Analysing interaction effects in forests using the mark correlation function

K. Wälder (1)Corresponding author, O. Wälder (2)

Introduction 

Generally, forest scientists as well as wood processing industry are interested in spatial dimensions and the distribution of trees in stands. The spatial distribution of trees as well as the dimension of a tree like height and mean crown radius depends on interaction and competition effects in forests. Obviously, interaction among trees results in certain tree heights and crown radii in specific neighbourhood situations with trees of one or more species. Think about the following situations: An old tree suppresses young and small trees of other species under his crown, because for these young trees necessary resources like water and light are hardly available. In some cases contrary interaction effects are conceivable. For example, surrounding trees of a certain species support each other with respect to growth and height even in order to prevent trees of other species in their region.

Mixtures of tree species are in focus of forest ecosystem related research for some years now (see [14]). While it is widely recognized that trees have species-specific effects on particular resources like radiation, water and nutrients ([3], [2], [12]) more complex effects of mixtures are assumed to exist ([14]). As the trees modify resource availability by morphological adaptations (e.g., interception of precipitation and absorption of radiation by leaves and branches) and have distinct features of litter fall we may expect complex effects, for instance on humus quality and quantity. For better understanding of fauna species diversity and abundance in spatial distribution of safe sites for tree regeneration ([4], [13], [1]) detailed knowledge of interaction processes is important.

From a statistical point of view we interpret a forest or stand as a point process. Obviously, the points are given by the positions, i.e., coordinates, of the trees.

In ecological statistics especially with respect to forestry point process models are often used to analyse forest dynamics and even regeneration in forests, see ([15], [17]). Generalized models with respect to directional effects can be found in ([19], [8]).

Sometimes additional information should be taken into account. For the stand discussed in this paper for every point or tree so called marks are available characterising the tree in some way. Of course, the height and the mean crown radius of a tree are such marks. Additionally, we introduce a further mark: the so called crown or overlapping index. This mark measures to what extent the crown of the corresponding tree lies under crowns of surrounding trees. Analysing this mark or index can help to describe and understand specific neighbourhood situations or tree-tree mixtures with respect to several species. In general, indices quantifying spatial forest structure are frequently used to monitor spatial aspects of tree characteristics including biodiversity in research plots of limited size.

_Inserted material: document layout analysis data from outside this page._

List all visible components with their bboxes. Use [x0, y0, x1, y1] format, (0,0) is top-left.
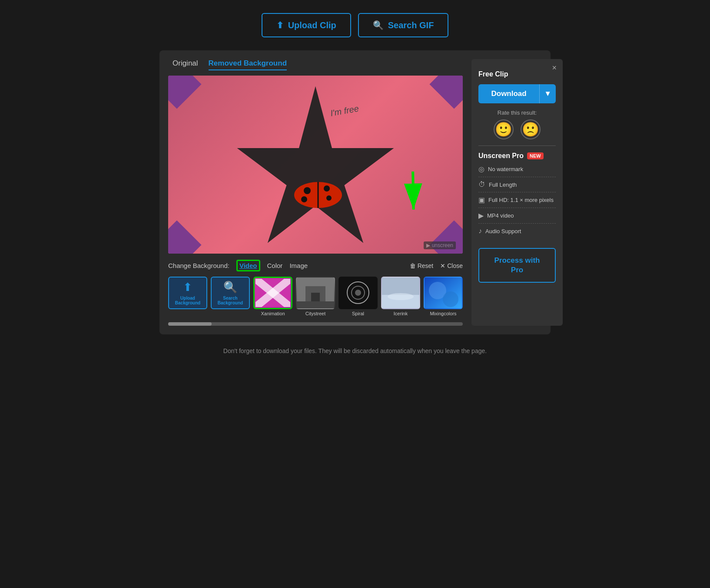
- search-gif-label: Search GIF: [388, 20, 434, 30]
- corner-decoration-tr: [429, 76, 463, 109]
- thumbs-down-button[interactable]: 🙁: [521, 119, 541, 139]
- thumbnails-row: ⬆ UploadBackground 🔍 SearchBackground: [168, 277, 463, 316]
- pro-title: Unscreen Pro NEW: [478, 152, 556, 160]
- trash-icon: 🗑: [410, 262, 416, 269]
- thumb-mixingcolors-box: [424, 277, 463, 309]
- rate-label: Rate this result:: [478, 109, 556, 116]
- panel-close-button[interactable]: ×: [552, 63, 557, 73]
- pro-feature-no-watermark: ◎ No watermark: [478, 165, 556, 177]
- close-label: Close: [447, 262, 463, 269]
- tab-original[interactable]: Original: [173, 59, 198, 70]
- change-bg-tab-color[interactable]: Color: [267, 262, 283, 269]
- svg-point-22: [388, 293, 414, 300]
- search-gif-button[interactable]: 🔍 Search GIF: [358, 13, 449, 37]
- audio-icon: ♪: [478, 227, 482, 235]
- download-dropdown-button[interactable]: ▼: [539, 84, 556, 103]
- ladybug-shape: [292, 180, 344, 210]
- svg-point-4: [324, 185, 330, 192]
- process-pro-button[interactable]: Process withPro: [478, 248, 556, 283]
- pro-label: Unscreen Pro: [478, 152, 524, 160]
- thumb-spiral[interactable]: Spiral: [338, 277, 378, 316]
- download-button[interactable]: Download: [478, 84, 539, 103]
- thumb-citystreet-box: [296, 277, 335, 309]
- thumb-icerink-box: [381, 277, 420, 309]
- download-button-container: Download ▼: [478, 84, 556, 103]
- upload-clip-label: Upload Clip: [288, 20, 336, 30]
- svg-point-25: [443, 291, 458, 307]
- thumb-upload-box: ⬆ UploadBackground: [168, 277, 207, 309]
- image-preview-container: I'm free: [168, 76, 463, 254]
- thumb-search[interactable]: 🔍 SearchBackground: [211, 277, 250, 309]
- main-panel: Original Removed Background I'm free: [159, 50, 551, 334]
- icerink-preview: [382, 277, 419, 308]
- rate-icons: 🙂 🙁: [478, 119, 556, 139]
- mixingcolors-preview: [425, 277, 462, 308]
- thumb-citystreet[interactable]: Citystreet: [296, 277, 335, 316]
- corner-decoration-bl: [168, 220, 202, 254]
- full-hd-icon: ▣: [478, 196, 485, 204]
- watermark: ▶ unscreen: [424, 242, 456, 248]
- thumb-citystreet-label: Citystreet: [305, 311, 325, 316]
- spiral-preview: [339, 277, 377, 308]
- thumb-upload[interactable]: ⬆ UploadBackground: [168, 277, 207, 309]
- thumb-xanimation-box: [253, 277, 292, 309]
- thumb-icerink[interactable]: Icerink: [381, 277, 420, 316]
- pro-feature-mp4: ▶ MP4 video: [478, 211, 556, 224]
- free-clip-label: Free Clip: [478, 70, 556, 78]
- process-pro-label: Process withPro: [494, 256, 540, 274]
- audio-text: Audio Support: [485, 228, 521, 235]
- upload-clip-button[interactable]: ⬆ Upload Clip: [262, 13, 351, 37]
- svg-point-19: [355, 290, 361, 296]
- pro-feature-full-length: ⏱ Full Length: [478, 181, 556, 192]
- change-background-bar: Change Background: Video Color Image 🗑 R…: [168, 260, 463, 271]
- change-background-label: Change Background:: [168, 262, 229, 269]
- svg-point-3: [304, 187, 311, 194]
- mp4-text: MP4 video: [487, 212, 514, 219]
- footer-notice: Don't forget to download your files. The…: [223, 347, 487, 354]
- reset-button[interactable]: 🗑 Reset: [410, 262, 434, 269]
- image-background: I'm free: [168, 76, 463, 254]
- thumb-icerink-label: Icerink: [394, 311, 408, 316]
- full-length-icon: ⏱: [478, 181, 485, 188]
- thumbnails-scrollbar[interactable]: [168, 322, 463, 326]
- change-bg-tab-video[interactable]: Video: [236, 260, 260, 271]
- right-panel: × Free Clip Download ▼ Rate this result:…: [471, 59, 563, 326]
- upload-icon: ⬆: [276, 20, 284, 30]
- divider: [478, 145, 556, 146]
- x-icon: ✕: [440, 262, 445, 269]
- upload-bg-label: UploadBackground: [175, 296, 200, 305]
- corner-decoration-tl: [168, 76, 202, 109]
- thumb-mixingcolors[interactable]: Mixingcolors: [424, 277, 463, 316]
- pro-feature-audio: ♪ Audio Support: [478, 227, 556, 238]
- close-change-bg-button[interactable]: ✕ Close: [440, 262, 463, 269]
- pro-section: Unscreen Pro NEW ◎ No watermark ⏱ Full L…: [478, 152, 556, 242]
- search-bg-label: SearchBackground: [218, 296, 243, 305]
- mp4-icon: ▶: [478, 211, 484, 220]
- tab-removed-background[interactable]: Removed Background: [209, 59, 287, 70]
- thumbs-up-button[interactable]: 🙂: [494, 119, 514, 139]
- upload-bg-icon: ⬆: [183, 281, 192, 294]
- svg-line-8: [397, 172, 430, 209]
- scrollbar-thumb[interactable]: [168, 322, 212, 326]
- xanimation-preview: [255, 279, 290, 307]
- citystreet-preview: [297, 277, 334, 308]
- svg-point-5: [301, 196, 307, 202]
- search-icon: 🔍: [373, 20, 384, 30]
- no-watermark-icon: ◎: [478, 165, 484, 173]
- change-bg-tab-image[interactable]: Image: [289, 262, 308, 269]
- change-bg-actions: 🗑 Reset ✕ Close: [410, 262, 463, 269]
- star-shape: [233, 82, 398, 247]
- thumb-xanimation-label: Xanimation: [261, 311, 285, 316]
- new-badge: NEW: [527, 152, 544, 159]
- thumb-search-box: 🔍 SearchBackground: [211, 277, 250, 309]
- pro-feature-full-hd: ▣ Full HD: 1.1 × more pixels: [478, 196, 556, 208]
- top-buttons-container: ⬆ Upload Clip 🔍 Search GIF: [262, 13, 449, 37]
- svg-rect-15: [297, 301, 334, 308]
- svg-point-6: [326, 195, 332, 201]
- thumb-mixingcolors-label: Mixingcolors: [430, 311, 456, 316]
- search-bg-icon: 🔍: [223, 281, 237, 294]
- thumb-xanimation[interactable]: Xanimation: [253, 277, 292, 316]
- full-hd-text: Full HD: 1.1 × more pixels: [488, 197, 554, 203]
- thumb-spiral-box: [338, 277, 378, 309]
- rate-section: Rate this result: 🙂 🙁: [478, 109, 556, 139]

Besides the spatial distribution of marks or indices the spatial correlation of marks is of great interest even with respect to interaction effects among trees. This spatial correlation of marks can be analysed using the well-known mark correlation function, see ([11]). Useful ecological applications of the mark correlation can be found in Lancaster ([6]) and Lancaster & Downes ([5]). In Parrott & Lange ([10]) the mark correlation function is used to test whether the tree positions are randomly located or not where the marks are given by the diameters at breast height (dbh) of the trees. The canopy structure of a forest affects forest dynamics ([7]). In this context the mark correlation function for the proposed overlapping index can contribute to improved knowledge about regeneration processes in forests,

In this paper we discuss the spatial correlation of the given and determined marks for a mixed stand of European beech and Norway spruce. To distinguish between interaction effects among trees of the same species (intra-specific interaction) and interaction among trees of different species (inter-specific interaction) the mark correlations functions are calculated for beech-beech and spruce-spruce mixtures as well as for mixed spruce-beech (or beech-spruce) situations.

Material and methods 

The experimental plot

Our study site is located in the Solling area. The Solling is an intermediate mountain range in the south of the German Bundesland Lower Saxony. The studied forest is located at 400 m a.s.l. at 51°43´N and 9°38´E. In this region and elevation annual average precipitation of 900 L/m² and annual mean temperature of 7.5°C are reached. During the vegetation period (May to September) the averages are 420 L/m² and 13.4°C mean temperature. The soil is a dystric cambisol (FAO classification) from loess solifluction overlying sandstone. Within the Solling the experimental plot is located in a 130 to 140 years old European beech (Fagus sylvatica L.) and Norway spruce (Picea abies L.) mixed stand. Since about 15 years no silvicultural interferences were carried out. The stand is characterized by intensive and multi-purpose compositions of beech and spruce. Fig. 1 shows the spatial distribution of the trees and the crown contour lines. The sums of basal area and crown area suggest normal stand density, but in this study site the overall basal and crown area indicates the heterogeneity of stand density in terms of tree clusters and gaps. Altogether, the stand comprises 154 beeches and 84 spruces. Also some smaller gaps can be found. Tab. 1 gives an overview about the stand structure and the tree species.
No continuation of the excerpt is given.